En 2010, BHP se préparait à investir près de 40 milliards de dollars américains pour racheter les cinq mines de potasse de Saskatchewan détenues par PotashCorp. C’était un moment difficile et dramatique pour le gouvernement fédéral, qui montrait son soutien envers l’investissement étranger mais savait que ce rachat était extrêmement impopulaire en Saskatchewan.

La transaction n’a pas abouti car elle n’offrait pas de « bénéfice net » au Canada. Toutefois, ceci n’a pas découragé BHP. En 2012, la société amorçait les travaux de son projet Jansen, près de Humboldt, en Saskatchewan. Ce projet, ainsi que les projets Scissors Creek de PotashCorp, le fonçage de puits à la mine K3 de Mosaic Company et la mine à extraction par dissolution de K+S marquaient une nouvelle génération de développement de la potasse dans la région. BHP a choisi d’ajouter un degré supplémentaire de difficulté à un projet déjà extrêmement complexe sur le plan technique. Le fonçage des deux puits à Jansen s’est fait par excavation mécanique, à l’aide d’un tunnelier prenant un virage à 90 degrés, suspendu puis abaissé dans le trou qu’il creusait. Cette nouvelle approche présentait des avantages clairs. Tout d’abord, elle se révélait plus sûre pour les travailleurs, qui n’avaient plus à se rendre au fond du puits ; ensuite, sans explosifs, on éliminait le risque d’endommager les canalisations dédiées à la congélation du sol et on réduisait les travaux de soutènement. Enfin, elle améliorait la précision, limitant la quantité de hors-profils qui devraient ensuite être remblayés.

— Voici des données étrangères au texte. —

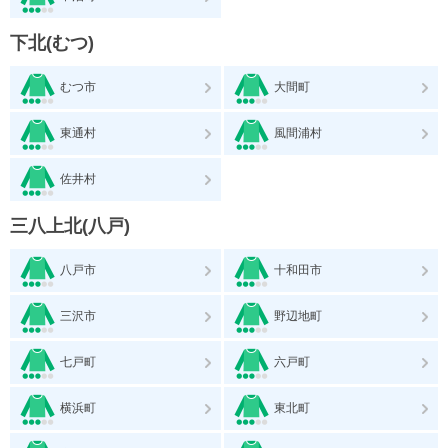
下北(むつ)
むつ市
大間町
東通村
風間浦村
佐井村
三八上北(八戸)
八戸市
十和田市
三沢市
野辺地町
七戸町
六戸町
横浜町
東北町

Les projets reposant sur les nouvelles technologies comportent de nombreux risques que peu de sociétés sont prêtes à prendre. Bien entendu, le fonçage de puits a engendré un grand nombre de difficultés qui ont ralenti le procédé pendant que l’équipe de projet mettait au point des solutions. Au printemps 2018, l’équipe a fini par atteindre la potasse à 1 000 mètres sous terre. En début d’année, Andrew Mackenzie, président et chef de la direction de BHP, a reconnu que les 3,8 milliards de dollars américains engagés par la société dans le projet Jansen étaient une trop grosse somme. La société n’a pas encore convenu de la date à laquelle elle procédera à l’investissement supplémentaire nécessaire pour amener la mine jusqu’à l’étape de production.

En novembre, je me suis rendu à la conférence Shaft Design & Construction 2019 (la conférence internationale dédiée à la conception et la construction de puits de mine) à Toronto. En dépit des faibles gains pour les actionnaires de BHP, Jansen semble avoir été une véritable aubaine pour la communauté d’ingénieurs confrontés au fonçage sûr et efficace de puits. L’excavation mécanique employée à Jansen est la nouvelle norme pour les grands projets de fonçage de puits dans des roches meubles à semi-dures. Le fonçage de puits d’un projet d’extraction de potasse en Biélorussie utilise la même technologie en mettant en application les enseignements tirés de Jansen. Un troisième projet en Angleterre utilisera aussi la machine de traçage pour le fonçage de puits afin de respecter l’échéance ambitieuse du développement du puits dans le cadre de ce projet.

Que BHP décide de remiser le projet Jansen, de le vendre ou de poursuivre, son engagement envers une nouvelle approche en matière de mise en valeur des mines s’est révélé avoir un bénéfice net sur le développement des mines de potasse. Il constitue aussi un cas d’étude essentiel en termes d’adoption d’une technologie et d’enseignements que l’on peut tirer dans l’industrie minière.